I’ve said this many times over the past six months: If 2012 was the year of the MOOC, 2013 will be the year of the anti-MOOC. Things are unfolding nicely according to plan. Faculty don’t like MOOCs. Critiquing MOOCs is now more fashionable than advocating for them. Numerous quasi-connected fields that thrive on being against things have now coalesced to be against MOOCs.
It’s great fun. I am very pleased to see substantial critiques of MOOCs. Every concept needs to be challenged, chewed on, evaluated, and understood from multiple angles. There are many reasons to not like MOOCs (including the elite university models, poor pedagogy, blindness to decades of learning sciences research, and its entire identity: just a very bad name). The faculty response to MOOCs is particularly important. Almost every major MOOC initiative over the past 18 months has developed without the inclusion of the faculty voice.

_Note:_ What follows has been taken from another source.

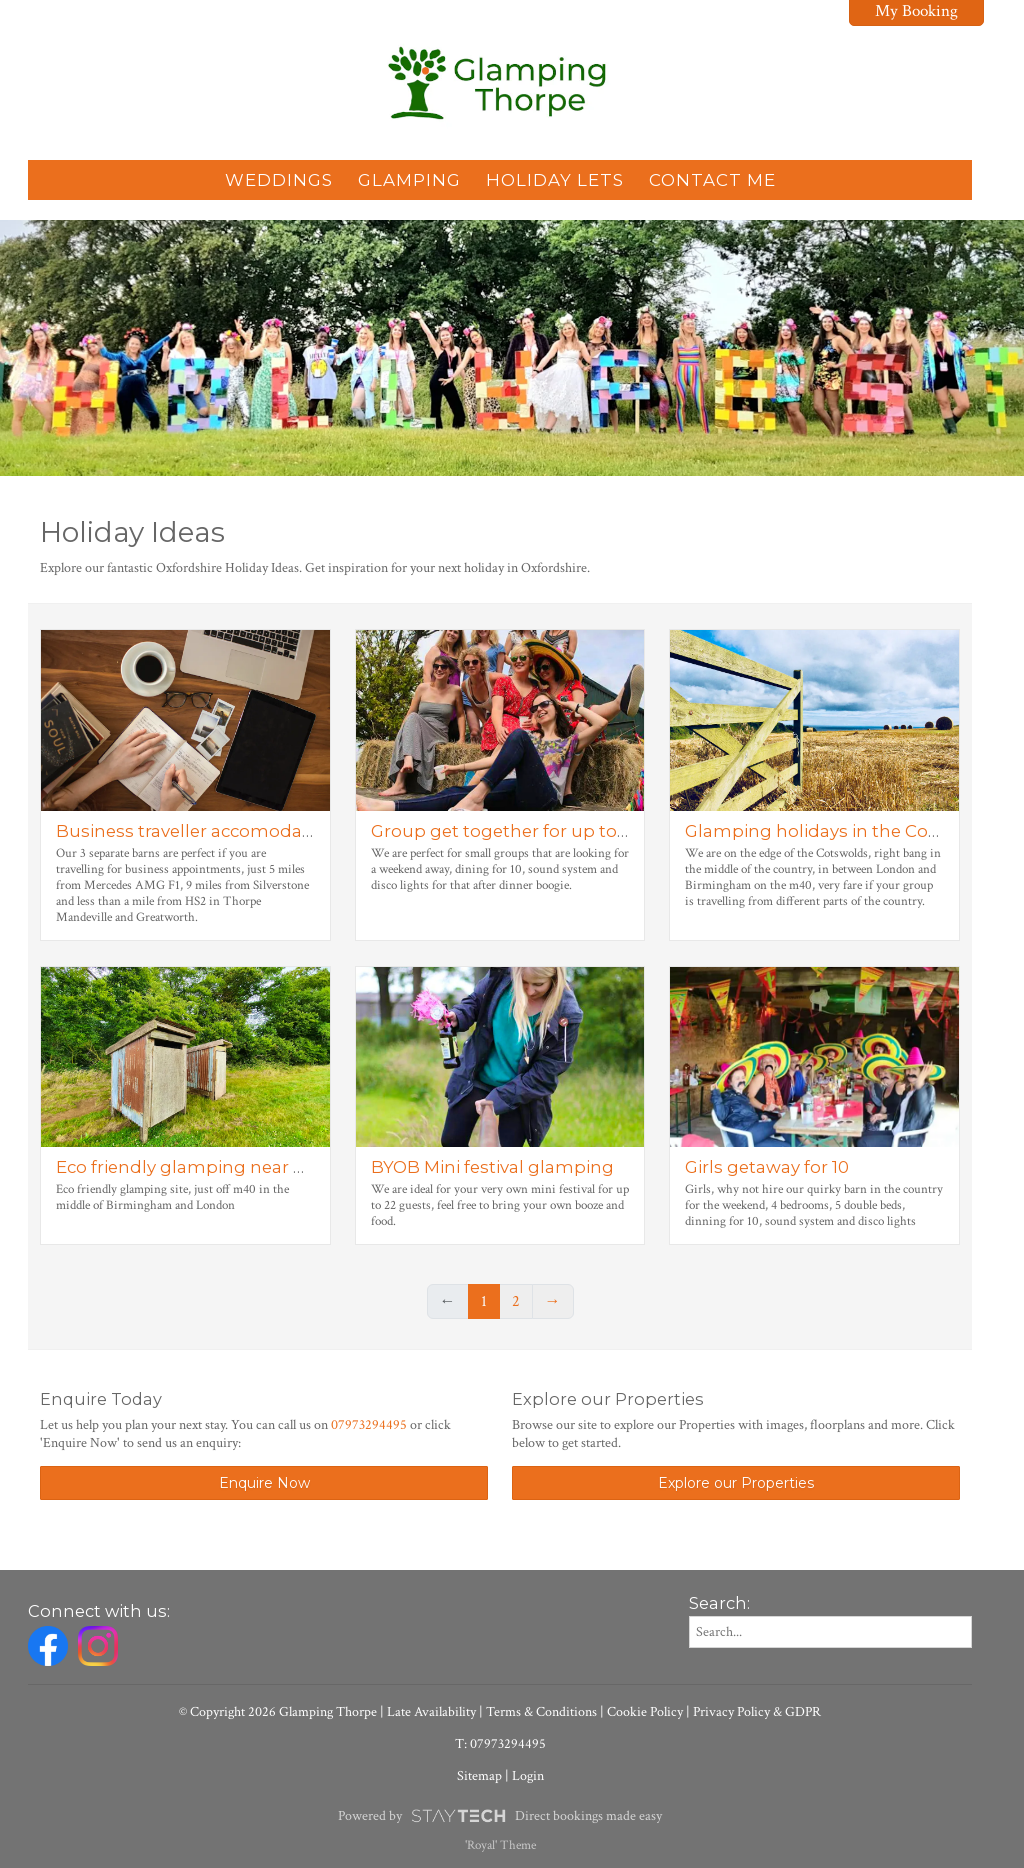 This screenshot has height=1868, width=1024. Describe the element at coordinates (409, 180) in the screenshot. I see `Glamping` at that location.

The more prominent argument emerging is one of classifying MOOCs as neo-liberalism. This is disingenuous. First, I don’t think anyone actually knows what neoliberalism means other than “that thing that I’m thinking about that I really don’t like”. Second, if we do take a stance that neoliberalism is some combination of open markets, deregulation, globalization, small government, low taxes, death of the public organization, and anti-union, then MOOCs are not at all neoliberalist.
In recent presentations, I’ve been positioning MOOCs in terms of the complexification of higher education (see below for sample presentation). The argument is simple: Much of today’s economy is knowledge-based. In a knowledge economy, we need to be learning constantly. Universities have failed to recognize the pent-up demand for learning as the economy has diversified and society has become more complex and interconnected. As a consequence, the internet has contributed by creating a shadow education system where learners learn on their own and through social networks. MOOCs reflect society’s transition to a knowledge economy and reveal the inadequacy of existing university models to meet learner’s needs.
The reason MOOCs are being classified as neoliberalist is because entrepreneurs see the changing landscape and have responded before many universities. Universities, in contrast, are actively trying to preserve their legacy models so as to stay relevant, or at minimum, stay in control. Something is not neoliberalist just because neoliberalists are the first to take advantage of the gaps created by the traditional and emerging shadow education systems. Don’t blame the ill motives of others for what was caused by inactivity on the part of the professoriate and higher education in general.